Listen, help, act: thrive in a changing world
‘If the local church is going to succeed, then it needs to find God’s preferred and promised future within its community’, Professor Pastor Patrick Keifert challenged participants at the LCA Board for Local Mission’s ‘Thriving in Change’ conference series.
He started with the premise that ‘each local church [of the apostolic era] understood themselves to be mission outposts within the mission of God: communities called, gathered and sent in God’s mission, the very movement of God towards the world’. He described how this initial outward focus became turned further and further inwards over the next 1600 years. Our present-day cultural obsession with self was echoed and even supported by church teachings that focused on personal salvation as an end in itself – rather than as an entry point into mission outreach and partnership with God.

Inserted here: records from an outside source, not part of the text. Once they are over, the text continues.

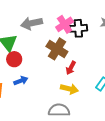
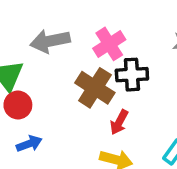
black cross: (78, 28) -> (132, 75), moved

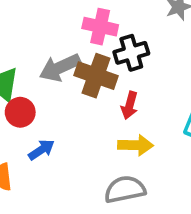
gray arrow: (50, 41) -> (60, 68), moved
pink cross: (109, 44) -> (100, 27), turned -32

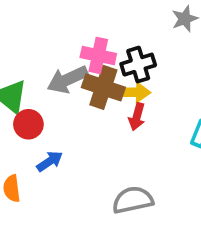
pink cross: (100, 27) -> (98, 55), moved
yellow arrow: (136, 145) -> (133, 92), moved

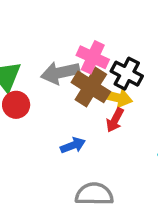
black cross: (138, 65) -> (127, 74), turned 32
blue arrow: (50, 161) -> (73, 145), moved

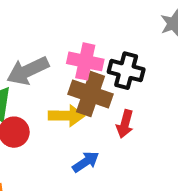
gray arrow: (60, 73) -> (28, 71), moved
yellow arrow: (116, 97) -> (66, 116), moved

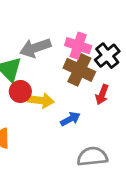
black cross: (126, 71) -> (107, 56), turned 30
yellow arrow: (66, 116) -> (41, 100), moved

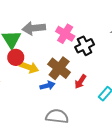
brown cross: (79, 70) -> (59, 68), moved
red arrow: (102, 94) -> (80, 82), moved

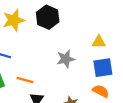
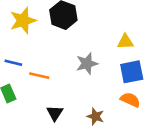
orange line: (25, 80) -> (39, 76), moved

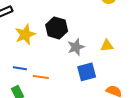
gray star: (87, 64) -> (76, 47), moved
blue square: (132, 72) -> (87, 72), moved

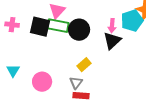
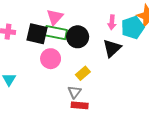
pink arrow: (112, 26) -> (112, 22), moved
pink circle: (42, 82) -> (51, 59), moved

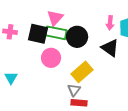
black triangle: (112, 48) -> (110, 48), turned -42
yellow rectangle: (83, 73) -> (82, 72), size x1.5

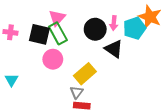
green rectangle: (56, 33) -> (58, 33), turned 50
black circle: (77, 37) -> (95, 29), moved

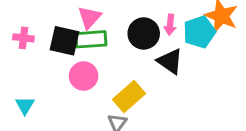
green rectangle: (58, 33) -> (91, 39), turned -65

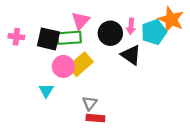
pink triangle: (89, 17) -> (81, 21), moved
yellow rectangle: (129, 97) -> (81, 64), moved
cyan triangle: (25, 105) -> (46, 91), moved

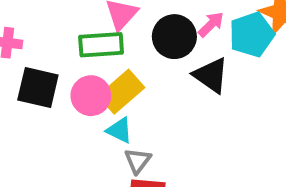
pink arrow: (131, 26) -> (211, 24), turned -140
black square: (48, 39) -> (38, 88), moved
cyan triangle: (46, 91) -> (119, 130), moved, turned -35

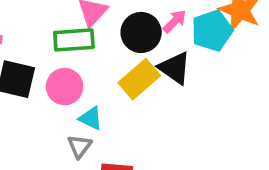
yellow rectangle: (121, 92) -> (139, 79), moved
gray triangle: (138, 161) -> (79, 146), moved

But rather than attempting to turn clocks back two millennia, it is important for modern churches to rediscover basic, practical ways to reshape themselves into missional churches for our own time and place. Listening deeply to God, to each other and to neighbours was an essential place to begin, he said. This is not simply a matter of thinking about ideas or emotions however. Real change occurs only when people are helped into new practices or behaviours.
‘You have the resources in each local church to accomplish this, but you are going to have to pay attention’, he warned.
Prof Keifert, a pastor of the Evangelical Lutheran Church in America and a professor at Luther Seminary St Paul, Minnesota, visited Australia in late August. He led the ‘Thriving in Change’ conferences in Brisbane and Adelaide (attended by 175 people from across Australia), delivered a lecture at Australian Lutheran College and met with LCA leaders and groups of local pastors, including at the SA/NT District Pastors Conference.